What is being asked
Retype the records below exactly as they appear.
** Extracted information follows **
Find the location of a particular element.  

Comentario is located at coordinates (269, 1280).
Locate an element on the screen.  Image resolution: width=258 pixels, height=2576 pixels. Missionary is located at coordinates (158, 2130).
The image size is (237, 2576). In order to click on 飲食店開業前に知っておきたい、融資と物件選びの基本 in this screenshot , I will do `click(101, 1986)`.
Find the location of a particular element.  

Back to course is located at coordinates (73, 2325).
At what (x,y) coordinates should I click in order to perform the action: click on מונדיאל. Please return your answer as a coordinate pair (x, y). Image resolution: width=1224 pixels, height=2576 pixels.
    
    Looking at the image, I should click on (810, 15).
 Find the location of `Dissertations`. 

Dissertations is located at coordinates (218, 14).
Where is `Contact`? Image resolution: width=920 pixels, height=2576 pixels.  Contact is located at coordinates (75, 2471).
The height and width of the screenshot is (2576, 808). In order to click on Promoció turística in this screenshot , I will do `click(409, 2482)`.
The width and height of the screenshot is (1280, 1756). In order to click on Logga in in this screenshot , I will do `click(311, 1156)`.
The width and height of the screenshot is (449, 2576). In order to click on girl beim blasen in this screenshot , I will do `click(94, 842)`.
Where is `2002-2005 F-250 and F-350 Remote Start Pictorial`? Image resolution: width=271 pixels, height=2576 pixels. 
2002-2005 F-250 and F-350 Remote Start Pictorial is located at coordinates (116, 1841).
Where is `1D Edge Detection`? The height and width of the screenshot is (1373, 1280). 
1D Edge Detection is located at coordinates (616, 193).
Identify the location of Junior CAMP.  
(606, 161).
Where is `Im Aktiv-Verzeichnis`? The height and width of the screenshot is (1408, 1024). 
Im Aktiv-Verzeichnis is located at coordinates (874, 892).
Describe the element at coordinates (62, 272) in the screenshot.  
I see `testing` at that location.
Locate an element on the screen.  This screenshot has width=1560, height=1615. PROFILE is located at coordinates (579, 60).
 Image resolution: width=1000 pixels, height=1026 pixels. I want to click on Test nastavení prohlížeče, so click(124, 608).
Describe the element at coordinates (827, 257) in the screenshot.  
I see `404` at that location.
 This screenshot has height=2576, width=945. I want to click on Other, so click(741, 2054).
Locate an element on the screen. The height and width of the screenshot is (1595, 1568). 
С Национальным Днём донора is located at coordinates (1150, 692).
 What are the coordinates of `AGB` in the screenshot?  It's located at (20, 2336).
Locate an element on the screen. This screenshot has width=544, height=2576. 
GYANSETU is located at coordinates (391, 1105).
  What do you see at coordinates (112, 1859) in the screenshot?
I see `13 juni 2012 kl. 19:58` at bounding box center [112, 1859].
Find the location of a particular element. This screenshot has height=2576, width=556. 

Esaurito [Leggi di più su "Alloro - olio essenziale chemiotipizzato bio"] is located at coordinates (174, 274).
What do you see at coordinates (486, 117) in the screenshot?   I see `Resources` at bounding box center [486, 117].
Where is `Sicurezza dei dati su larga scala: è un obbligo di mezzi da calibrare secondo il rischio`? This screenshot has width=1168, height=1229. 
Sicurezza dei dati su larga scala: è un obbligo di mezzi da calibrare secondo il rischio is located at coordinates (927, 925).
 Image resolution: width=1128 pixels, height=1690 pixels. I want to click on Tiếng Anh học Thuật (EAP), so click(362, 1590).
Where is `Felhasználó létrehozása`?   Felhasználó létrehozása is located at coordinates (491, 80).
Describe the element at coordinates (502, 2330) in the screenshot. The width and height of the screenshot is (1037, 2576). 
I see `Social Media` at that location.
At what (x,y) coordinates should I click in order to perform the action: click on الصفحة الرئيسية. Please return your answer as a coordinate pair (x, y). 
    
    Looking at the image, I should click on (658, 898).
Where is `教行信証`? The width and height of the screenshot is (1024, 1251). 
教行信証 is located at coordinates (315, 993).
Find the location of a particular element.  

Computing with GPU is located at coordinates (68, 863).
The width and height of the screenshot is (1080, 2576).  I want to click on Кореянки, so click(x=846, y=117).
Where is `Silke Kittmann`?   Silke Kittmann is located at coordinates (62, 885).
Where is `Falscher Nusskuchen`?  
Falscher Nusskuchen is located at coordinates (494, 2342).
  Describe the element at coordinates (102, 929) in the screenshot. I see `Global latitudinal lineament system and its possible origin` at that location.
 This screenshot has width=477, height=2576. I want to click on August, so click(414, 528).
** End of Extracted information **
Result below
Find the location of a particular element.  

Comentario is located at coordinates (269, 1280).
Locate an element on the screen.  Image resolution: width=258 pixels, height=2576 pixels. Missionary is located at coordinates (158, 2130).
The image size is (237, 2576). In order to click on 飲食店開業前に知っておきたい、融資と物件選びの基本 in this screenshot , I will do `click(101, 1986)`.
Find the location of a particular element.  

Back to course is located at coordinates (73, 2325).
At what (x,y) coordinates should I click in order to perform the action: click on מונדיאל. Please return your answer as a coordinate pair (x, y). Image resolution: width=1224 pixels, height=2576 pixels.
    
    Looking at the image, I should click on (810, 15).
 Find the location of `Dissertations`. 

Dissertations is located at coordinates (218, 14).
Where is `Contact`? Image resolution: width=920 pixels, height=2576 pixels.  Contact is located at coordinates (75, 2471).
The height and width of the screenshot is (2576, 808). In order to click on Promoció turística in this screenshot , I will do `click(409, 2482)`.
The width and height of the screenshot is (1280, 1756). In order to click on Logga in in this screenshot , I will do `click(311, 1156)`.
The width and height of the screenshot is (449, 2576). In order to click on girl beim blasen in this screenshot , I will do `click(94, 842)`.
Where is `2002-2005 F-250 and F-350 Remote Start Pictorial`? Image resolution: width=271 pixels, height=2576 pixels. 
2002-2005 F-250 and F-350 Remote Start Pictorial is located at coordinates (116, 1841).
Where is `1D Edge Detection`? The height and width of the screenshot is (1373, 1280). 
1D Edge Detection is located at coordinates (616, 193).
Identify the location of Junior CAMP.  
(606, 161).
Where is `Im Aktiv-Verzeichnis`? The height and width of the screenshot is (1408, 1024). 
Im Aktiv-Verzeichnis is located at coordinates (874, 892).
Describe the element at coordinates (62, 272) in the screenshot.  
I see `testing` at that location.
Locate an element on the screen.  This screenshot has width=1560, height=1615. PROFILE is located at coordinates (579, 60).
 Image resolution: width=1000 pixels, height=1026 pixels. I want to click on Test nastavení prohlížeče, so click(124, 608).
Describe the element at coordinates (827, 257) in the screenshot.  
I see `404` at that location.
 This screenshot has height=2576, width=945. I want to click on Other, so click(741, 2054).
Locate an element on the screen. The height and width of the screenshot is (1595, 1568). 
С Национальным Днём донора is located at coordinates (1150, 692).
 What are the coordinates of `AGB` in the screenshot?  It's located at (20, 2336).
Locate an element on the screen. This screenshot has width=544, height=2576. 
GYANSETU is located at coordinates (391, 1105).
  What do you see at coordinates (112, 1859) in the screenshot?
I see `13 juni 2012 kl. 19:58` at bounding box center [112, 1859].
Find the location of a particular element. This screenshot has height=2576, width=556. 

Esaurito [Leggi di più su "Alloro - olio essenziale chemiotipizzato bio"] is located at coordinates (174, 274).
What do you see at coordinates (486, 117) in the screenshot?   I see `Resources` at bounding box center [486, 117].
Where is `Sicurezza dei dati su larga scala: è un obbligo di mezzi da calibrare secondo il rischio`? This screenshot has width=1168, height=1229. 
Sicurezza dei dati su larga scala: è un obbligo di mezzi da calibrare secondo il rischio is located at coordinates (927, 925).
 Image resolution: width=1128 pixels, height=1690 pixels. I want to click on Tiếng Anh học Thuật (EAP), so click(362, 1590).
Where is `Felhasználó létrehozása`?   Felhasználó létrehozása is located at coordinates (491, 80).
Describe the element at coordinates (502, 2330) in the screenshot. The width and height of the screenshot is (1037, 2576). 
I see `Social Media` at that location.
At what (x,y) coordinates should I click in order to perform the action: click on الصفحة الرئيسية. Please return your answer as a coordinate pair (x, y). 
    
    Looking at the image, I should click on (658, 898).
Where is `教行信証`? The width and height of the screenshot is (1024, 1251). 
教行信証 is located at coordinates (315, 993).
Find the location of a particular element.  

Computing with GPU is located at coordinates (68, 863).
The width and height of the screenshot is (1080, 2576).  I want to click on Кореянки, so click(x=846, y=117).
Where is `Silke Kittmann`?   Silke Kittmann is located at coordinates (62, 885).
Where is `Falscher Nusskuchen`?  
Falscher Nusskuchen is located at coordinates (494, 2342).
  Describe the element at coordinates (102, 929) in the screenshot. I see `Global latitudinal lineament system and its possible origin` at that location.
 This screenshot has width=477, height=2576. I want to click on August, so click(414, 528).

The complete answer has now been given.